_YOUR ASSIGNMENT_
Reproduce exactly the span of lines that opens with the line containing "INPUT: image. TARGET: esophagus." and closes with the last line of the entries below.

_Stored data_
*** Block opens ***

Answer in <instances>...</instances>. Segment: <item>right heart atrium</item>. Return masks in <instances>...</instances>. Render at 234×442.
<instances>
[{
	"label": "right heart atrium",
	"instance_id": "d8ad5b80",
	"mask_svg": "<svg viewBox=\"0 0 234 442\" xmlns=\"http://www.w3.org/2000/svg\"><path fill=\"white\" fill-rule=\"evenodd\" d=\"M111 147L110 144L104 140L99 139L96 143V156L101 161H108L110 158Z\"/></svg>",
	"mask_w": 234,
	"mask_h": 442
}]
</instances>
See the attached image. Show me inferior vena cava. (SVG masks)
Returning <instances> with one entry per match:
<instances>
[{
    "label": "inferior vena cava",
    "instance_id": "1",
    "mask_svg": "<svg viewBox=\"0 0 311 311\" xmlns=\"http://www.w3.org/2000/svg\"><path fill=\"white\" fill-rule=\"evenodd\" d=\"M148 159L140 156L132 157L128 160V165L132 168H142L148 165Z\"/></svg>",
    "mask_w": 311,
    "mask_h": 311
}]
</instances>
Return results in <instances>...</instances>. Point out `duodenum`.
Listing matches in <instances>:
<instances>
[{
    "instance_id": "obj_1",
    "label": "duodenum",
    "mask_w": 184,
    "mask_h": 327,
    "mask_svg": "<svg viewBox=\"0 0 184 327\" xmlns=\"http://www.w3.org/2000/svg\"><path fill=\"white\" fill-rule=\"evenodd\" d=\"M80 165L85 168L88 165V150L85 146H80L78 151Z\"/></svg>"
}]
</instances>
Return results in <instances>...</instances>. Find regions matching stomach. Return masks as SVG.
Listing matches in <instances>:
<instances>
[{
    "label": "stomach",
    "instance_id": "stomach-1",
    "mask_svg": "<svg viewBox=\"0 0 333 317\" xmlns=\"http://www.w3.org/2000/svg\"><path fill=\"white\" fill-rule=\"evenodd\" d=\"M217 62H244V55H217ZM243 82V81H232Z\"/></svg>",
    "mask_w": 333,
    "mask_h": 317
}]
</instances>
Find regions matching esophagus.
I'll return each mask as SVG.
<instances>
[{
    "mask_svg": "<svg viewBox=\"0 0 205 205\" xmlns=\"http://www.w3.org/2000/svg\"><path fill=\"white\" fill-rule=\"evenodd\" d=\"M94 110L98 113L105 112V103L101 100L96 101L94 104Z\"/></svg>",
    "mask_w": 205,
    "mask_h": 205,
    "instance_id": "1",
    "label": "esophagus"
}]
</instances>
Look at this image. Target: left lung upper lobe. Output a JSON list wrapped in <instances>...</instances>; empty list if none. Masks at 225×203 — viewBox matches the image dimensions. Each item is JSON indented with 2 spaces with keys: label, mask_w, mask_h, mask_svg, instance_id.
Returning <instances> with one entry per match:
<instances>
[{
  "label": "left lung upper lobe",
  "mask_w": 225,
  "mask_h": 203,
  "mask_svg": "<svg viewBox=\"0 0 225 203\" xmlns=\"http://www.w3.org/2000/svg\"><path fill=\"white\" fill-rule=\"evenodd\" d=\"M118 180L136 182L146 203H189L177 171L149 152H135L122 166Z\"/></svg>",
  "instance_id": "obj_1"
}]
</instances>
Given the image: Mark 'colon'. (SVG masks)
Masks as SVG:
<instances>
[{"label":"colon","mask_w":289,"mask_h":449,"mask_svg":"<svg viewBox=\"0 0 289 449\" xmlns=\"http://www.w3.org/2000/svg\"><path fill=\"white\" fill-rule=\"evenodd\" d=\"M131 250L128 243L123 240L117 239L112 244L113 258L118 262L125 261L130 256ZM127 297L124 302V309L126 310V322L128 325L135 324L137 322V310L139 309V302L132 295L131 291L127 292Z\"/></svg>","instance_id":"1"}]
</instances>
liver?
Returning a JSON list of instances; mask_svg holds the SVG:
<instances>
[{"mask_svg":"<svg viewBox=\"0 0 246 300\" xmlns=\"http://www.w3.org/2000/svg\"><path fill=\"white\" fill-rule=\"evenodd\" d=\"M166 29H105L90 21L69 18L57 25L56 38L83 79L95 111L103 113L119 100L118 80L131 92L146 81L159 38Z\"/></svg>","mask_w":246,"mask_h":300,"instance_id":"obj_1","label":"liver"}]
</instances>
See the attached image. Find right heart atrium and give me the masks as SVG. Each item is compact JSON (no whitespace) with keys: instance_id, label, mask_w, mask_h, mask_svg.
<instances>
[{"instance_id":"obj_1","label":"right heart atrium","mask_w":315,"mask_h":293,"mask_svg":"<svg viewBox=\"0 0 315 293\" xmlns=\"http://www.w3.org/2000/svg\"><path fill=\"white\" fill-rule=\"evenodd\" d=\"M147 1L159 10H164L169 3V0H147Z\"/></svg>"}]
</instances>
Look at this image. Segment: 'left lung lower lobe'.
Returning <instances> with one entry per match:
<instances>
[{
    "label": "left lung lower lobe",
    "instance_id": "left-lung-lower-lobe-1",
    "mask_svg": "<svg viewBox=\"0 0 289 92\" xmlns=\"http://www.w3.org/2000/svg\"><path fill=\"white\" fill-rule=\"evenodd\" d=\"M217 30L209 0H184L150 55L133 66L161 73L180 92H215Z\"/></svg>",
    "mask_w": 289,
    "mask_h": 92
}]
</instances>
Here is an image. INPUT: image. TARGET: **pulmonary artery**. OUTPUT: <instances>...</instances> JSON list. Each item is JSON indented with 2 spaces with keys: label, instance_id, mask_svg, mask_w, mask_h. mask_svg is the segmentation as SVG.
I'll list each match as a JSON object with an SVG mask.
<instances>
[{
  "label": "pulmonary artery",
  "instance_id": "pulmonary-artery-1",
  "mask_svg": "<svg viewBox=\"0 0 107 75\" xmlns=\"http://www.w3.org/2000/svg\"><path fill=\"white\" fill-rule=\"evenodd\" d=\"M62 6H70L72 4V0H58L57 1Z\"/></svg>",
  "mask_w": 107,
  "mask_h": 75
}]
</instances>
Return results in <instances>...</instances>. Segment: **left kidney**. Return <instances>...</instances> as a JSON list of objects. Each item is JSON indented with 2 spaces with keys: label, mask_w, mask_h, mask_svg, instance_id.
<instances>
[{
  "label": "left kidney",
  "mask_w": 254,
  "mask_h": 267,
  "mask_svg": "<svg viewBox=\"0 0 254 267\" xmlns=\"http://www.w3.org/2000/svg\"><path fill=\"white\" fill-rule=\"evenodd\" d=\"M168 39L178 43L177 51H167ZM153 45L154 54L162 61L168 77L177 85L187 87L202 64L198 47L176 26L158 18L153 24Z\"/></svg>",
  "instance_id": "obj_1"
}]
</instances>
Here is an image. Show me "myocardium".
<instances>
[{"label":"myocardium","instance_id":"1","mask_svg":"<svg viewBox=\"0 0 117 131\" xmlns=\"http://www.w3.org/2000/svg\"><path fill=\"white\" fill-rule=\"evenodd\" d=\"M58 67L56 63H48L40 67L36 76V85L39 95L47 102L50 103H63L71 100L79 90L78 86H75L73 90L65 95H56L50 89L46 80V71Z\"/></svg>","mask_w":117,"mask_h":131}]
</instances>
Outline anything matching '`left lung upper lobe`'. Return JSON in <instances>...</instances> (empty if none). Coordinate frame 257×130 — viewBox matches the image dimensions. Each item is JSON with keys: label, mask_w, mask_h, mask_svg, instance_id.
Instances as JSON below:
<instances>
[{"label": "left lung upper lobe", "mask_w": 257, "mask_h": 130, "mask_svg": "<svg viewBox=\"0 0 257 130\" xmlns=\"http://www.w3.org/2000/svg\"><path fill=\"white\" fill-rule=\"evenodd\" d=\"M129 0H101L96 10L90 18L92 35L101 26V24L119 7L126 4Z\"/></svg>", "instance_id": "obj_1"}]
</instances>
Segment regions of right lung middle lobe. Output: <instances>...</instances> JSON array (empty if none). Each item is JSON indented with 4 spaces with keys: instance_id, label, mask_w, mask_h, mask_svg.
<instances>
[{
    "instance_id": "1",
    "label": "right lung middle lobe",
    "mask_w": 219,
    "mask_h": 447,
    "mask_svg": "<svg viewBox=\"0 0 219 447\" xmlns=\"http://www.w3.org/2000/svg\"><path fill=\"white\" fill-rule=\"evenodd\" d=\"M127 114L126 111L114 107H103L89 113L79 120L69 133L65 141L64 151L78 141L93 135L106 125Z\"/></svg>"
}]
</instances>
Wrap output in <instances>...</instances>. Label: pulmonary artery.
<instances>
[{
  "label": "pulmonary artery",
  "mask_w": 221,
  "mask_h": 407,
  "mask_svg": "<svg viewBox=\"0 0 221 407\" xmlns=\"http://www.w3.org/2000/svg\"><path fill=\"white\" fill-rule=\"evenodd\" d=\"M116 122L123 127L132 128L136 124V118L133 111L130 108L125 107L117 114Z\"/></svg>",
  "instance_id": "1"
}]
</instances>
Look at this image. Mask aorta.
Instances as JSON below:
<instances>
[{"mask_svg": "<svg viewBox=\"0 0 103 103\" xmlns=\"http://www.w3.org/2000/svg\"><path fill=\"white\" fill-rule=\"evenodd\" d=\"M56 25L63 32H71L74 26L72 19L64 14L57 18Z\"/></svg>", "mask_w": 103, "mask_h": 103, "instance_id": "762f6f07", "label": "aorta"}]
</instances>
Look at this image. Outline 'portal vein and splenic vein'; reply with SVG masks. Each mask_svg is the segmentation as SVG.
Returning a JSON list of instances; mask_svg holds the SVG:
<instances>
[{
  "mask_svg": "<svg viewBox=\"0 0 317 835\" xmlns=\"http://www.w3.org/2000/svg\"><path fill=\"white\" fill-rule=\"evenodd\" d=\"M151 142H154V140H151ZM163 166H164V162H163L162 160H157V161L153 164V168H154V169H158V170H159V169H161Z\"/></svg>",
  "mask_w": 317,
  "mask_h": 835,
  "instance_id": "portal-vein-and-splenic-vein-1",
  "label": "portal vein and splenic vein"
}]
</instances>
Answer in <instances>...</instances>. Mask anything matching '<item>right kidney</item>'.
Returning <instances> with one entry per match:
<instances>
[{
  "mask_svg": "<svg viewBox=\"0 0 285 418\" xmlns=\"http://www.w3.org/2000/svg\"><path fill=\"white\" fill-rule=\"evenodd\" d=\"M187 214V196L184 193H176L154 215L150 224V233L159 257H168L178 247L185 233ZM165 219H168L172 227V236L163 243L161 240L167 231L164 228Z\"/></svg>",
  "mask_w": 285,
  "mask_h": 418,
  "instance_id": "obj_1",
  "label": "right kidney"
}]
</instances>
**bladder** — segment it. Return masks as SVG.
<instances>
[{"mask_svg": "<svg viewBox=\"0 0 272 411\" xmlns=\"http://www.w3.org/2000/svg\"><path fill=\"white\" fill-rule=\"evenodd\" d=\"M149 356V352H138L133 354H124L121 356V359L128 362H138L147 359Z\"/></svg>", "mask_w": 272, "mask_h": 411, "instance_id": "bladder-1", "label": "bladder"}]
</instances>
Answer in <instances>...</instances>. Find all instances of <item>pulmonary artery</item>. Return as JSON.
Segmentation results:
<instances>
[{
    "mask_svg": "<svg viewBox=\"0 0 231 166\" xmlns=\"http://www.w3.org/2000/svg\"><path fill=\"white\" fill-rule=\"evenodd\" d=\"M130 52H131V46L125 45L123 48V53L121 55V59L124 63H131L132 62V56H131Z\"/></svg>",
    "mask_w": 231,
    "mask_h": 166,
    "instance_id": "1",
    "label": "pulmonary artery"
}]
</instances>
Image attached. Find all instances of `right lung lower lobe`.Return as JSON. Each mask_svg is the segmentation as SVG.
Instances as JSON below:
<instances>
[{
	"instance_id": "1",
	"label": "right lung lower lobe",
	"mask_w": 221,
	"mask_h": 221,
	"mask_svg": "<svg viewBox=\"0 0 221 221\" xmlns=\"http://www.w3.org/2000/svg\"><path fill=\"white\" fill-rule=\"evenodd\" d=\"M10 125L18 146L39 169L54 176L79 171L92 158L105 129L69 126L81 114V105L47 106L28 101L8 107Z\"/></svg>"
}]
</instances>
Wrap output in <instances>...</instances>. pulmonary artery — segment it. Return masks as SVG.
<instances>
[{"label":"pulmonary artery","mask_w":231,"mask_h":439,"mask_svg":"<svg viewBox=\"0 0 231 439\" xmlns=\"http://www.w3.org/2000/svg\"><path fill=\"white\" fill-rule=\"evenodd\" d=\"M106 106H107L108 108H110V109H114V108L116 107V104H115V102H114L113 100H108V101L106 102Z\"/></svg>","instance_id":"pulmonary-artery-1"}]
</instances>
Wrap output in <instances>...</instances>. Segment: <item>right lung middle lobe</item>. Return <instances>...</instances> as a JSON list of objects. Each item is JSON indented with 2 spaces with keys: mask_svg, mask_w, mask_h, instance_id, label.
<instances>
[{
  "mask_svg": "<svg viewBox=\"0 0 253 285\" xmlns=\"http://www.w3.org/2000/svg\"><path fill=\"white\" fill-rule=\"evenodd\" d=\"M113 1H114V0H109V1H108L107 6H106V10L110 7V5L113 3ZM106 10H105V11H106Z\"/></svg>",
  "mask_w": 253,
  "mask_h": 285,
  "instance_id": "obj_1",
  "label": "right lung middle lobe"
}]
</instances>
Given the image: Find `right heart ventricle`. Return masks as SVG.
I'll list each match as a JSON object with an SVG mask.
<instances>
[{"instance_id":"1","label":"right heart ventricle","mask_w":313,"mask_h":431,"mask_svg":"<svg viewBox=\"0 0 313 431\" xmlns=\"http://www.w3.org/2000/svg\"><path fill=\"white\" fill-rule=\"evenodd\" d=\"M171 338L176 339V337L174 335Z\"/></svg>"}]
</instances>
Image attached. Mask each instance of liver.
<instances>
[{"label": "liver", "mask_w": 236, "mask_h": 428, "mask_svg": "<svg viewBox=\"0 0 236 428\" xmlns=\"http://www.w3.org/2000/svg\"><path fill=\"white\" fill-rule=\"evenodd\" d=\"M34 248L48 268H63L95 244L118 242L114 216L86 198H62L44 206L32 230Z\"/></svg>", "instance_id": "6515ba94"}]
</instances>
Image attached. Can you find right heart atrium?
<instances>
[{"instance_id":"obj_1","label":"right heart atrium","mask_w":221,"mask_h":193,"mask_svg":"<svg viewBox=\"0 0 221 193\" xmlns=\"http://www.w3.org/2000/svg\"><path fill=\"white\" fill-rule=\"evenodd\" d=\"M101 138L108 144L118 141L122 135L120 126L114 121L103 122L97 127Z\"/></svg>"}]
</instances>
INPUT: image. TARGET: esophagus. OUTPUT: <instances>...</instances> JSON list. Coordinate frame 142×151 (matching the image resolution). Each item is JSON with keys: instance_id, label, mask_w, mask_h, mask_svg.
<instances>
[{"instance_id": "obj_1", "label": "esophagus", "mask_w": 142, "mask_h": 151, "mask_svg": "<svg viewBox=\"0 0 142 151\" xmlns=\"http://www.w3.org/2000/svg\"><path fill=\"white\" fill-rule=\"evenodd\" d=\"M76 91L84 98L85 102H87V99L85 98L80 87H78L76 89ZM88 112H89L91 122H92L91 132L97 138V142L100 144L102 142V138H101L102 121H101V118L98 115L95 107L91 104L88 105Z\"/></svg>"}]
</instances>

*** Block closes ***

_ANSWER TO THE PROBLEM_
INPUT: image. TARGET: esophagus. OUTPUT: <instances>...</instances> JSON list. Coordinate frame 142×151 (matching the image resolution). Each item is JSON with keys: instance_id, label, mask_w, mask_h, mask_svg.
<instances>
[{"instance_id": "obj_1", "label": "esophagus", "mask_w": 142, "mask_h": 151, "mask_svg": "<svg viewBox=\"0 0 142 151\" xmlns=\"http://www.w3.org/2000/svg\"><path fill=\"white\" fill-rule=\"evenodd\" d=\"M76 91L84 98L85 102H87V99L85 98L80 87H78L76 89ZM88 112H89L91 122H92L91 132L97 138V142L100 144L102 142V138H101L102 121H101V118L98 115L95 107L91 104L88 105Z\"/></svg>"}]
</instances>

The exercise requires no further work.